I do not want to bash the BBC. I am a former employee of the corporation. Ealing and Acton are very BBC places—the wage slips we used to get were issued from Villiers House in Ealing Broadway. Ealing Studios is in my seat, as is the wig and prop department in Acton, where there are various warehouses. It is a very BBC area, on the whole. I have had 361 separate communications from people begging me to argue that the charter renewal should go through and that the Reithian principles—to educate, inform and entertain—should be preserved in the new settlement.

I do not want to attack the BBC, and the point has been correctly made that the examples that have been chosen are selective. People see the BBC as a world standard. My cousins in Bangladesh always say that when they want to know the truth they turn on the BBC to hear what is going on, which chimes with the hon. Lady’s point. But with power comes responsibility—it is an old phrase—and the mainstream media have enormous power. They do not have simply to reinforce; they can also challenge. If there is any broadcaster that does not run only on supply-oriented lines, it is the BBC.

As many Members have said, diversity does not just stop at ethnic diversity. There was the case of the “Countryfile” presenter Miriam O’Reilly, a woman in her 50s who was discriminated against just for reaching her half century. We could do a Venn diagram of all these things: gender, ethnicity—I would fit into quite a few of them—sexuality, regional diversity and class representation, because we want to see the people downstairs as well as those upstairs. We also need to know what is going on off screen as well as on; it is all very well having a pretty person who can read the autocue, but we need to know what is happening at board level.

To go back to my couch potato days, Michael Buerk’s reporting on Ethiopia in the 1980s put the issues underlying what became LiveAid and BandAid on the agenda, but there is a worry that sometimes factual broadcasting can resort to clichés, showing gangs, or Muslims who are repressed. My right hon. Friend the Member for Tottenham mentioned the character of Benny in “Grange Hill”; at the same time, all the Asian people in the programme were victims of the bully, Gripper. That gave me, as an Asian person, a very negative portrayal.

I did not want to make my speech about statistics, because other Members can do that better than me, but there is progress. For example, I am encouraged that Aaqil Ahmed—I do not know him personally, but that is definitely not a white Anglo-Saxon Protestant name—is the commissioning editor for religious broadcasting at the BBC. John Pienaar got the amazing interview with my hon. Friend the Member for Brent Central (Dawn Butler) when it came out that she had been mistaken in the lift for a cleaner—sadly, many of us have had similar experiences, although not perhaps as extreme as that. I have just heard today that he has been promoted to deputy political editor at the BBC.

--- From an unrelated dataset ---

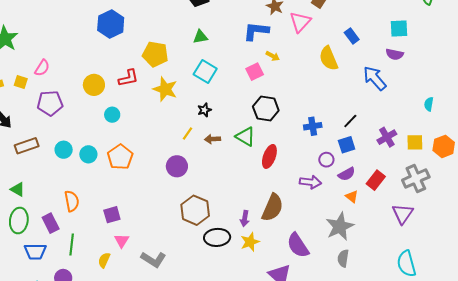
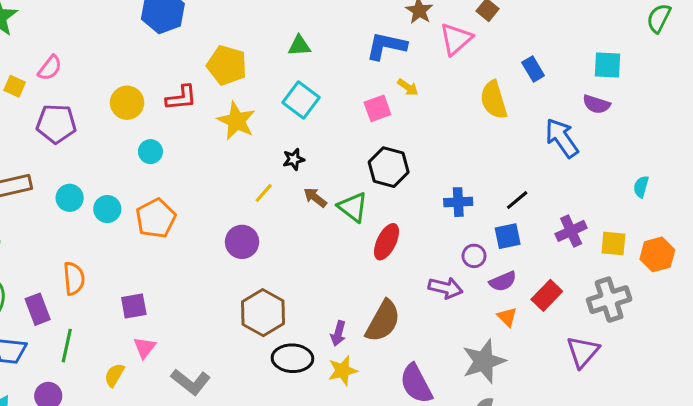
brown arrow: (213, 139) -> (315, 197), moved, turned 35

That perhaps reflects progress in this House, with the new Serjeant at Arms, who is British-Moroccan, and the chaplain Rose Hudson-Wilkin, who also represents progress. Again, however, we need to look at things like hyphenated identities, because the Serjeant at Arms is British-Moroccan. Old slogans like “Black, white, unite” make it sound as if people can be only one category, but mixed race is predicted to be the biggest demographic segment in global megacities such as ours before long. We need to represent that. We should also think about Chinese people and Jewish people; there are Irish stereotypes on “Mrs Brown’s Boys”—all of those things. [Interruption.] Okay. I need a killer conclusion.

Many people have referred to “hideously white”, the famous slogan of Greg Dyke when he was director-general. Sometimes it feels as though progress is painfully slow.